The lecture is designed for the presentation of the subject, usually by blackboard presentation. The focus resides on theoretical foundations of the field, presentation of methods and simple, illustrative examples. Command of basic methods is deepened and practised through homework problems, which cover important aspects of the field. The homework problems should develop the analytic skills of the students and their ability to perform calculations. The homework problems are discussed in the exercise classes by the students themselves under supervision in order to develop the skills to explain a physics problem logically.

Media

Blackboard lectures, written notes for download, exercise sheets, course homepage

Literature

  • A. Bernevig & T. Hughes: Topological Insulators and Topological Superconductors, Princeton University Press, (2013)
  • E. Fradkin: Field Theories of Condensed Matter Physics, Cambridge University Press, (2013)
  • X.-G. Wen: Quantum Field Theory of Many-Body Systems: From the Origin of Sound to an Origin of Light and Electrons, Oxford University Press, (2007)
  • J. Preskill: Lecture notes, California Institute of Technology, (2004) http://www.theory.caltech.edu/~preskill/ph219/topological.pdf
  • C. Nayak et al.: Non-Abelian Anyons and Topological Quantum Computation, arXiv, (2008) http://arxiv.org/pdf/0707.1889v2.pdf

Module Exam

Description of exams and course work

The achievement of the competencies given in section learning outcome is tested exemplarily at least to the given cognition level using presentations independently prepared by the students. The exam of 25 minutes consists of the presentation of the results and a subsequent oral exam.

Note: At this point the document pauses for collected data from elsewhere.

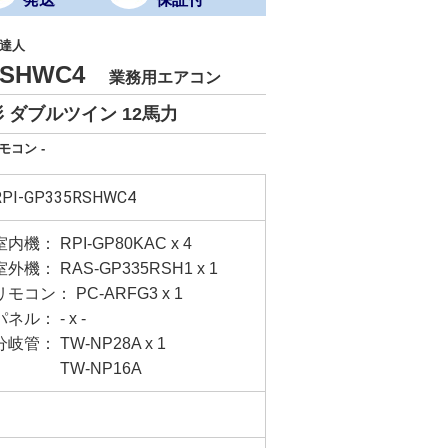
達人
5RSHWC4
業務用エアコン
 ダブルツイン 12馬力
モコン -
RPI-GP335RSHWC4
室内機： RPI-GP80KAC x 4
室外機： RAS-GP335RSH1 x 1
リモコン： PC-ARFG3 x 1
パネル： - x -
分岐管： TW-NP28A x 1
TW-NP16A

For example an assignment in the exam might be:

  • Describe the non-local order parameters for symmetry protected topological phases.
  • How can topological edge states in ARPES experiments be detected?
  • How can Majorana modes in semiconductor nanowires be realized?
  • Describe the Quantum Hall states in optical lattice experiments.

Participation in the exercise classes is strongly recommended since the exercises prepare for the problems of the exam and rehearse the specific competencies.

There will be a bonus (one intermediate stepping of "0,3" to the better grade) on passed module exams (4,3 is not upgraded to 4,0). The bonus is applicable to the exam period directly following the lecture period (not to the exam repetition) and subject to the condition that the student passes the mid-term of preparing at least 50% of the problems for presentation in the exercise classes.

Exam Repetition

The exam may be repeated at the end of the semester.